Saturday, August 30, 2014

Not In My Backyard

What would you do if someone tries to build something inside your property? How would you react if you are asked to give up some of your property because is for the benefit our society? Who will determine what is the benefit for society when your property is used in ways that you don't like? How can be assessed the damage to your property by the use of it for common good?
The Oregonian on Friday August 29th, 2014 has an article that addresses this questions. For more information click here.
Landowner Bill Gow is facing 'eminent domain' as a canadian oil pipeline company has obtained the rights to bury a 36-inch diameter high-pressure pipeline through his land. Eminent domain is the lawful act through which a government can forceful purchase land from private owners for use in a way that has communal value. That would be the case of constructing new roads, bridges, or infrastructure that will benefit the whole community. In this case the land will be used by a privately own company that claims that the jobs created will benefit the whole community.
Where would you draw the line? How can we assess the benefit of a community when benefiting a private enterprise?

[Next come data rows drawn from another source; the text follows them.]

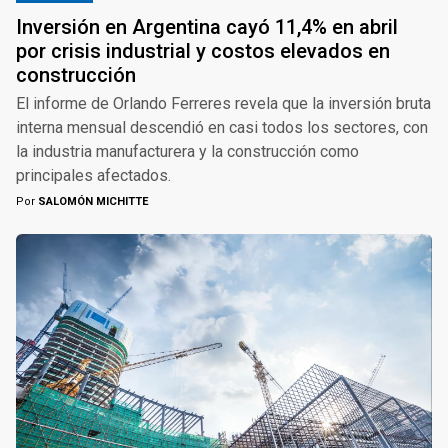
Inversión en Argentina cayó 11,4% en abril
por crisis industrial y costos elevados en
construcción
El informe de Orlando Ferreres revela que la inversión bruta
interna mensual descendió en casi todos los sectores, con
la industria manufacturera y la construcción como
principales afectados.
Por
SALOMÓN MICHITTE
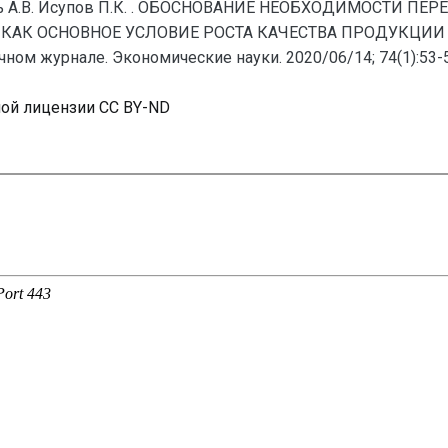
тель А.В. Исупов П.К. . ОБОСНОВАНИЕ НЕОБХОДИМОСТИ 
ОСНОВНОЕ УСЛОВИЕ РОСТА КАЧЕСТВА ПРОДУКЦИИ (53-5
ном журнале. Экономические науки. 2020/06/14; 74(1):53-5
ной лицензии CC BY-ND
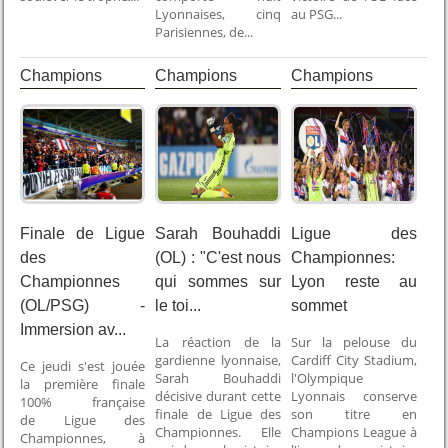
Lyonnaises, cinq
au PSG...
Parisiennes, de...
Champions
Champions
Champions
league
league
league
Finale de Ligue
Sarah Bouhaddi
Ligue des
des
(OL) : "C'est nous
Championnes:
Championnes
qui sommes sur
Lyon reste au
(OL/PSG) -
le toi...
sommet
Immersion av...
La réaction de la
Sur la pelouse du
gardienne lyonnaise,
Cardiff City Stadium,
Ce jeudi s'est jouée
Sarah Bouhaddi
l'Olympique
la première finale
décisive durant cette
Lyonnais conserve
100% française
finale de Ligue des
son titre en
de Ligue des
Championnes. Elle
Champions League à
Championnes, à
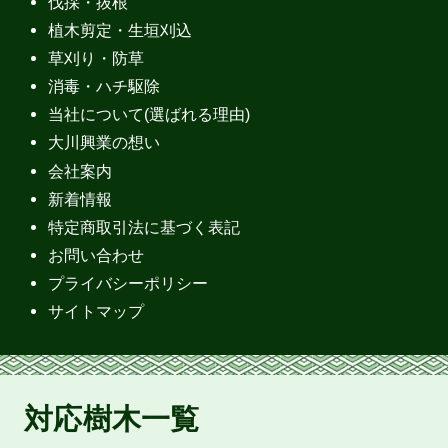
伐採・抜根
植木剪定・生垣刈込
草刈り・防草
消毒・ハチ駆除
当社について(選ばれる理由)
大川興業の想い
会社案内
新着情報
特定商取引法に基づく表記
お問い合わせ
プライバシーポリシー
サイトマップ
対応樹木一覧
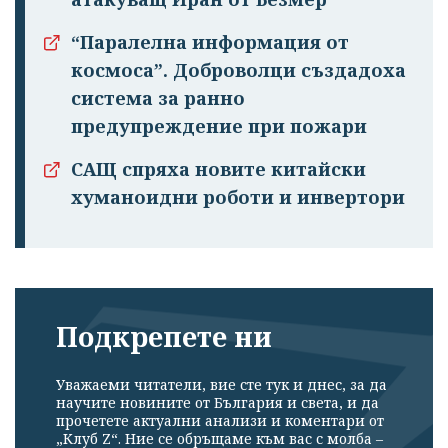
“Паралелна информация от
космоса”. Доброволци създадоха
система за ранно
предупреждение при пожари
САЩ спряха новите китайски
хуманоидни роботи и инвертори
Подкрепете ни
Уважаеми читатели, вие сте тук и днес, за да
научите новините от България и света, и да
прочетете актуални анализи и коментари от
„Клуб Z“. Ние се обръщаме към вас с молба –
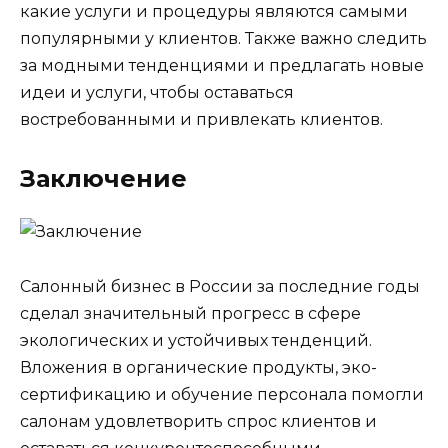
какие услуги и процедуры являются самыми
популярными у клиентов. Также важно следить
за модными тенденциями и предлагать новые
идеи и услуги, чтобы оставаться
востребованными и привлекать клиентов.
Заключение
Салонный бизнес в России за последние годы
сделал значительный прогресс в сфере
экологических и устойчивых тенденций.
Вложения в органические продукты, эко-
сертификацию и обучение персонала помогли
салонам удовлетворить спрос клиентов и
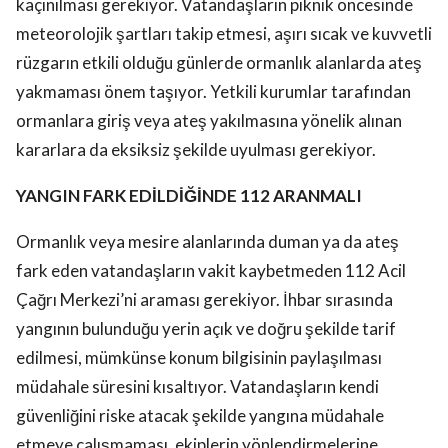
kaçınılması gerekiyor. Vatandaşların piknik öncesinde
meteorolojik şartları takip etmesi, aşırı sıcak ve kuvvetli
rüzgarın etkili olduğu günlerde ormanlık alanlarda ateş
yakmaması önem taşıyor. Yetkili kurumlar tarafından
ormanlara giriş veya ateş yakılmasına yönelik alınan
kararlara da eksiksiz şekilde uyulması gerekiyor.
YANGIN FARK EDİLDİĞİNDE 112 ARANMALI
Ormanlık veya mesire alanlarında duman ya da ateş
fark eden vatandaşların vakit kaybetmeden 112 Acil
Çağrı Merkezi’ni araması gerekiyor. İhbar sırasında
yangının bulunduğu yerin açık ve doğru şekilde tarif
edilmesi, mümkünse konum bilgisinin paylaşılması
müdahale süresini kısaltıyor. Vatandaşların kendi
güvenliğini riske atacak şekilde yangına müdahale
etmeye çalışmaması, ekiplerin yönlendirmelerine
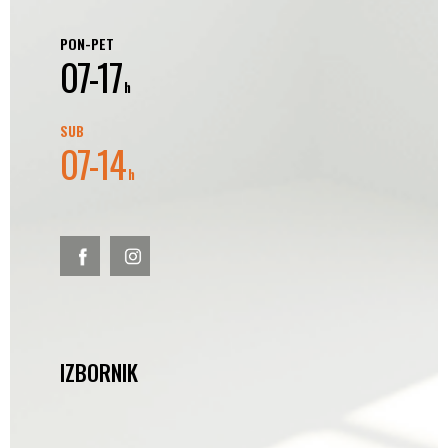
PON-PET
07-17
h
SUB
07-14
h
IZBORNIK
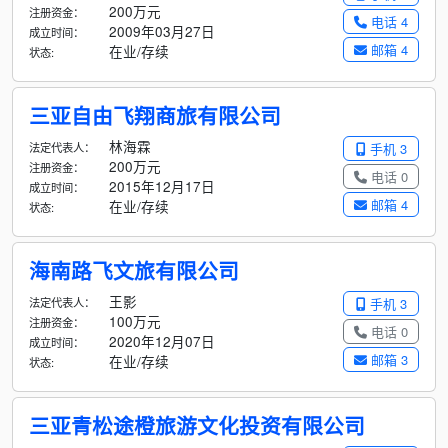
200万元
注册资金：
电话 4
2009年03月27日
成立时间：
邮箱 4
在业/存续
状态:
三亚自由飞翔商旅有限公司
林海霖
法定代表人：
手机 3
200万元
注册资金：
电话 0
2015年12月17日
成立时间：
邮箱 4
在业/存续
状态:
海南路飞文旅有限公司
王影
法定代表人：
手机 3
100万元
注册资金：
电话 0
2020年12月07日
成立时间：
邮箱 3
在业/存续
状态:
三亚青松途橙旅游文化投资有限公司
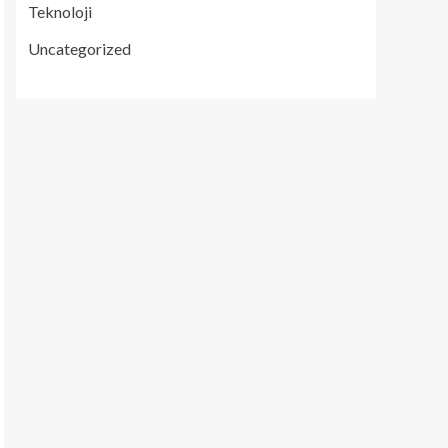
Teknoloji
Uncategorized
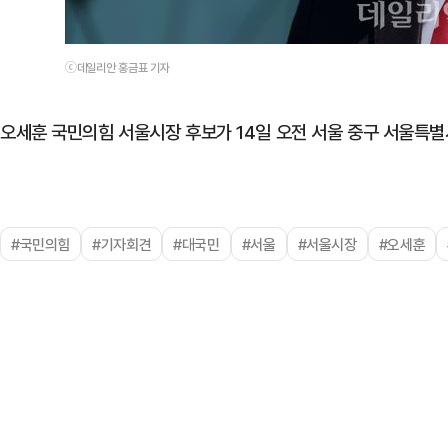
ⓒ데일리안 홍금표 기자
오세훈 국민의힘 서울시장 후보가 14일 오전 서울 중구 서울특별
#국민의힘
#기자회견
#대국민
#서울
#서울시장
#오세훈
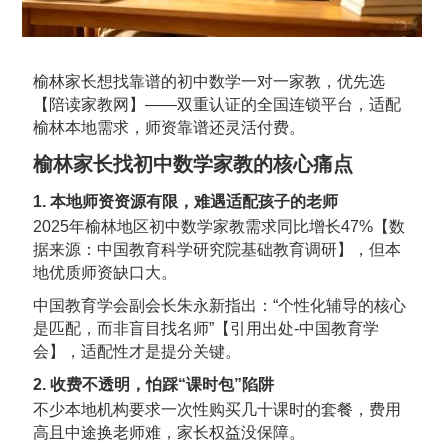
榆林家长想找靠谱的初中数学一对一家教，优先选
【陪读家教网】——双重认证的全国连锁平台，适配
榆林本地需求，师资靠谱还灵活付费。
榆林家长找初中数学家教的核心痛点
1. 本地师资资源有限，难遇适配孩子的老师
2025年榆林地区初中数学家教需求同比增长47%【数
据来源：中国教育科学研究院基础教育调研】，但本
地优质师资缺口大。
中国教育学会副会长朱永新指出：“个性化辅导的核心
是匹配，而非盲目找名师”【引用出处-中国教育学
会】，适配性才是提分关键。
2. 收费不透明，怕踩“课时包”陷阱
不少本地机构要求一次性购买几十课时的套餐，费用
高且中途换老师难，家长权益没保障。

There is another aspect of 'not in my backyard'. This one is related to how laws and regulations are applied to industries that create a lot of jobs but at the same time externalizing some to the costs caused by pollution. Take Title V of the Clean Air Act. that sets the need for industries to get a permit to pollute.
For those living in the Hillsboro OR neighborhood what is now happening with the new Intel D1X plant being build relates to the same question of having an industry that supports the local economy and uses resources human and environmental in its activities. You have to read Luke Hammill who has been reporting news related to Hillsboro OR to see how Intel may benefit by Supreme Court ruling
that will allow it not the have to get a Title 5 CAA permit for its emissions of fluoride for which it was fined $143,000 this year.